»Verdrängung stoppen – Wir bleiben alle«, steht auf einem der zahlreichen Transparente, die seit Monaten aus den Fenstern der Samariterstraße 8 in Friedrichshain hängen. Die Bewohner*innen des Hauses wurden zu Mietrebell*innen, nachdem sie vor einem Jahr erfahren hatten, dass die ….
….. Fortis Group das Gebäude erworben hat und mit massiven Mieterhöhungen verbundene Modernisierungen ankündigte. Mindestens 24 Mietparteien sind dadurch von Verdrängung bedroht (»nd« berichtete).

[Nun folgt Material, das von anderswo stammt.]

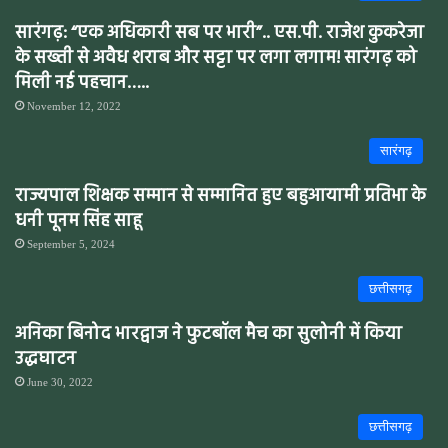
सारंगढ़: “एक अधिकारी सब पर भारी”.. एस.पी. राजेश कुकरेजा
के सख्ती से अवैध शराब और सट्टा पर लगा लगाम! सारंगढ़ को
मिली नई पहचान…..
November 12, 2022
सारंगढ़
राज्यपाल शिक्षक सम्मान से सम्मानित हुए बहुआयामी प्रतिभा के
धनी पूनम सिंह साहू
September 5, 2024
छत्तीसगढ़
अनिका बिनोद भारद्वाज ने फुटबॉल मैच का सुलोनी में किया
उद्धघाटन
June 30, 2022
छत्तीसगढ़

Die angekündigten Bauarbeiten haben noch nicht begonnen, was die Mieter*innen auch auf ihre von Anwohner*innen und Politiker*innen unterstützten Proteste zurückführen. Trotzdem hat es schon eine von ihnen getroffen: Dem »Modeinstitut« wurden zum 31. Januar die Räume in dem Haus gekündigt. Seit 17 Jahren verkauft Daniela Wisotzky dort Kleidung für Frauen jedes Alters für den kleinen Geldbeutel. Die Nachfrage ist groß, sagt sie. Trotzdem ist nun zum Monatsende am bisherigen Standort Schluss mit günstiger Frauenmode.
Besonders enttäuscht ist Wisotzky über das Verhalten des neuen Eigentümers. »Man hatte mir in Aussicht gestellt, ich könnte nach der Sanierung in die Räume wieder einziehen. Doch vor einigen Monaten hieß es dann, das sei nur eine unverbindliche Überlegung gewesen«, erklärt die Ladenbesitzerin empört. Zunächst habe sie keine Kraft mehr gehabt, sich dagegen zu wehren. »Doch dann haben die Mieter*innen der Samariterstraße 8 im November eine Mahnwache vor dem Laden organisiert«, berichtet Wisotzky erfreut. Dabei ist auch das Transparent mit der Aufschrift »Rausschmiss« entstanden, das über der Eingangstür des Ladens hängt.»Manche Kund*innen sind irritiert. Sie denken, es handele sich um eine Werbung für Sonderangebote«, berichtet Wisotzky über die Reaktionen. Doch die Unterstützung ist groß, sobald die Menschen von der Kündigung erfahren. Auch die Bundestagsabgeordnete der Grünen, Canan Bayram, die in Friedrichshain ihren Wahlkreis hat, setzte sich in einen Brief an den Eigentümer für den Verbleib des Ladens ein. »Auch für die Nachbarschaft würde die Schließung des Modeladens einen großen Verlust bedeuten. Denn das Geschäft hat sich zu einem wichtigen sozialen Treffpunkt für die Menschen im Samariterkiez entwickelt«, erklärt Bayram gegenüber »nd«.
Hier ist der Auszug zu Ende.